Tom and his brother cat were born in the famous restaurant in 1917, when Gage & Tollner was on the ground floor of the circa 1875 Craft building at 372-374 Fulton Street. No one knows what happened to his mother and brother, but Tom “apparently recognized his proper sphere in life” and stayed on at Gage & Taylor, where he dined on scallops alongside great icons like Mae West and Jimmy Durante.

a man wearing a suit and tie
Seth Bradford Dewey

According to Dewey, Tom occasionally did some work to earn his keep, or at least what he considered work. His job was to sit in the cars of various patrons and keep watch while they were dining at night.

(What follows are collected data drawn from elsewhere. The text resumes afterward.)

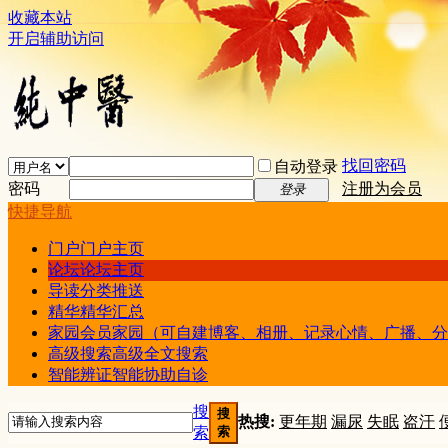
收藏本站
开启辅助访问
找回密码
自动登录
密码
注册为会员
登录
快捷导航
门户
门户主页
论坛
论坛主页
导读
分类推送
精华
精华汇总
家园
会员家园（可自建博客、相册、记录心情、广播、分
高级搜索
高级全文搜索
智能辨证
智能协助自诊
搜
搜
热搜:
更年期
漏尿
失眠
盗汗
索
索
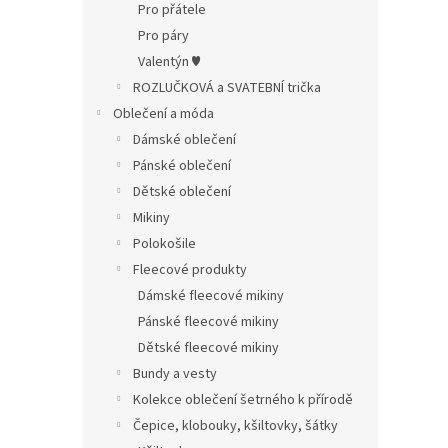
Pro přátele
Pro páry
Valentýn ♥
ROZLUČKOVÁ a SVATEBNÍ trička
Oblečení a móda
Dámské oblečení
Pánské oblečení
Dětské oblečení
Mikiny
Polokošile
Fleecové produkty
Dámské fleecové mikiny
Pánské fleecové mikiny
Dětské fleecové mikiny
Bundy a vesty
Kolekce oblečení šetrného k přírodě
Čepice, klobouky, kšiltovky, šátky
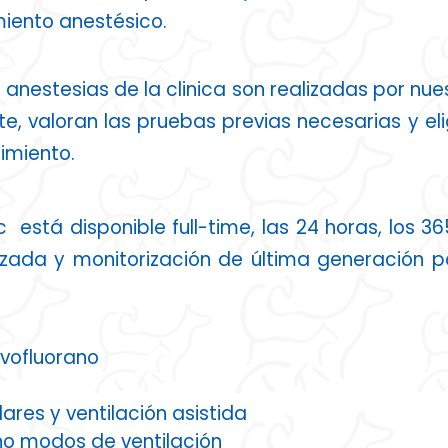
iento anestésico.
 anestesias de la clinica son realizadas por nu
te, valoran las pruebas previas necesarias y el
imiento.
está disponible full-time, las 24 horas, los 365
da y monitorización de última generación par
evofluorano
res y ventilación asistida
ho modos de ventilación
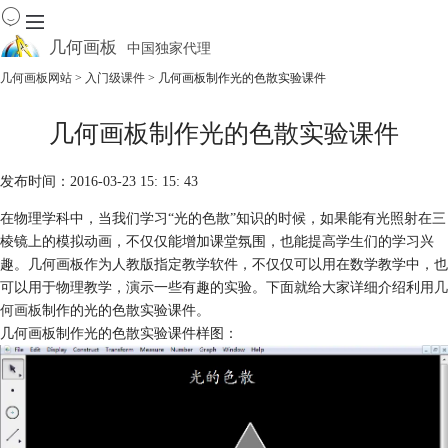
几何画板
中国独家代理
出色的数学教学软件
几何画板网站
>
入门级课件
> 几何画板制作光的色散实验课件
首页
几何画板制作光的色散实验课件
产品
下载
发布时间：2016-03-23 15: 15: 43
资源中心
软件商城
在物理学科中，当我们学习“光的色散”知识的时候，如果能有光照射在三
棱镜上的模拟动画，不仅仅能增加课堂氛围，也能提高学生们的学习兴
趣。几何画板作为人教版指定教学软件，不仅仅可以用在数学教学中，也
可以用于物理教学，演示一些有趣的实验。下面就给大家详细介绍利用
几
何画板
制作的光的色散实验课件。
几何画板制作光的色散实验课件样图：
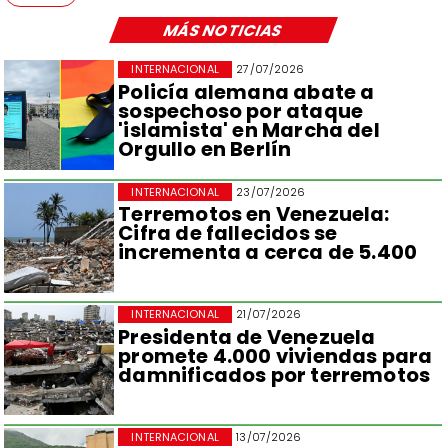
MÁS NOTICIAS
INTERNACIONAL
27/07/2026
Policía alemana abate a
sospechoso por ataque
'islamista' en Marcha del
Orgullo en Berlín
INTERNACIONAL
23/07/2026
Terremotos en Venezuela:
Cifra de fallecidos se
incrementa a cerca de 5.400
INTERNACIONAL
21/07/2026
Presidenta de Venezuela
promete 4.000 viviendas para
damnificados por terremotos
INTERNACIONAL
13/07/2026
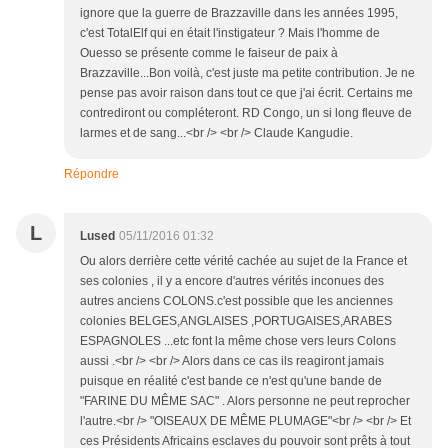
ignore que la guerre de Brazzaville dans les années 1995,
c'est TotalElf qui en était l'instigateur ? Mais l'homme de
Ouesso se présente comme le faiseur de paix à
Brazzaville...Bon voilà, c'est juste ma petite contribution. Je ne
pense pas avoir raison dans tout ce que j'ai écrit. Certains me
contrediront ou compléteront. RD Congo, un si long fleuve de
larmes et de sang...<br /> <br /> Claude Kangudie.
Répondre
L
Lused
05/11/2016 01:32
Ou alors derrière cette vérité cachée au sujet de la France et
ses colonies , il y a encore d'autres vérités inconues des
autres anciens COLONS.c'est possible que les anciennes
colonies BELGES,ANGLAISES ,PORTUGAISES,ARABES
ESPAGNOLES ...etc font la même chose vers leurs Colons
aussi .<br /> <br /> Alors dans ce cas ils reagiront jamais
puisque en réalité c'est bande ce n'est qu'une bande de
"FARINE DU MÊME SAC" . Alors personne ne peut reprocher
l'autre.<br /> "OISEAUX DE MÊME PLUMAGE"<br /> <br /> Et
ces Présidents Africains esclaves du pouvoir sont prêts à tout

Sometimes a patron would try to drive off while Tom was still at his valet job. Tom would yowl so loudly that people on the street thought someone was kidnapping a human baby.

“He’s a cat of regular habits, all right,” Dewey said. “He’s always around at closing time. He sleeps here. Although once and a while he wanders off.”

One night, when Dewey returned to work on Monday after the weekend off, the head waiter said that Tom had disappeared. Just at that moment, Tom strolled in, climbed up on the oyster bar, and drank all the ice water he could hold.

Asked how Tom had taken to Prohibition, Dewey told the reporter he would not reveal the cat’s opinion on this matter.

In April 1924, a birthday party took place at Gage & Tollner to celebrate the fifth anniversary of Seth Dewey’s ownership of the establishment. According to Brooklyn Life, “Even Tom, the famous twenty-pound cat who watches the cars belonging to patrons…took part in the gala celebration.”

Gage & Tollner restaurant
Tom preferred the oyster bar over the wait service at Gage & Tollner.

A Brief History of the Craft Building

The popular Gage & Tollner oyster bar and chophouse dates back to 1879, when Charles M. Gage opened an oyster house at 302 Fulton Street. Two years later, Gage partnered with Eugene Tollner, a cigar salesman and one of Gage’s regular customers. In 1892, the partners moved their restaurant uptown into the circa 1875 Craft building at 372-374 Fulton Street, which is where Tom the cat lived and dined.

X marks the spot of Gage & Tollner on Fulton Street, just east of the old Red Hook Lane. J.B. Beers 1874 Farm Line Map.
Eugene Tollner
Eugene Tollner

The Craft building was just east of Red Hook Lane, an old trail used by the Canarsee natives that provided the only access from the heights of Brooklyn (Brooklyn Heights) to Red Hook. It was also a major transportation road for the Continental Army and the British during the American Revolution.

Old records show that in 1818, the Fulton Street property was sold as part of the Teunis I. Johnson farm to Brooklyn Mayor Samuel Smith (the old Smith mansion was at 16 Smith Street). The nine-acre parcel commanded a beautiful view of the Wallabout Bay and featured mature asparagus beds, English cherry trees, two houses, a barn, and a store.

Smith constructed the four-story building at 372-374 Fulton Street and leased the store and basement to John Craft, who ran a tailoring business in the 1870s. After Smith died in 1872, Craft purchased the building and lot from the Smith estate at an auction on February 27, 1873. When Craft died in 1898 at the age of 78, the land was deeded to his widow, and when she died in 1913, the property was willed to Miss Ida A. Craft and her niece.

Charles Gage passed away in 1919 and Eugene Tollner died in 1935. I do not know how long Tom the cat lived, but I’m sure he lived a long, happy, scallop-filled life.